2

I live in Poland, and we have some accented characters - ąćęłńóśźż. Due to various reasons I resurrected "talk" usage on my server, which works great, but I wasn't able to figure out how to make it work with accents.

On both ends of talk I have UTF-8 based locale (en_US.UTF-8), and Polish characters work great in everything - bash, vim, mutt, slrn, everything, but talk.

What is the reason of the problem, and how could it be solved?

I'm using it on Debian testing, and have tried talk/utalk/inetutils-talk, and none of them seems to support unicode/utf8.

What can be done to achieve "talk" with full UTF8 support?

techraf
  • 5,941
  • 1
    Hardly anybody uses talk anymore, so I doubt those implementations have undergone much maintenance.

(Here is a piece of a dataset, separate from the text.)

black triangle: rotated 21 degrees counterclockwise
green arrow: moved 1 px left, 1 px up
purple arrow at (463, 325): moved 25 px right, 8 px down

Maybe try using luit to get a latin2 terminal, 8-bit character support should be doable. – Gilles 'SO- stop being evil' Jun 03 '14 at 23:52

1 Answers1

1

indeed for those old programs there is little hope to see them ported to unicode (I have a hard time finding a package to test :) ).

As Gilles said, luit is the pragmatic answer. I used it some time ago for another 8bit only program.

define a bash alias like this:

alias talk='LC_ALL=pl_PL.ISO-8859-2 luit -- talk'

you need luit installed, and the proper 8bit locale too. you can also use talk='luit -encoding 8859-2 -- talk' if you don't have the 8bit locale.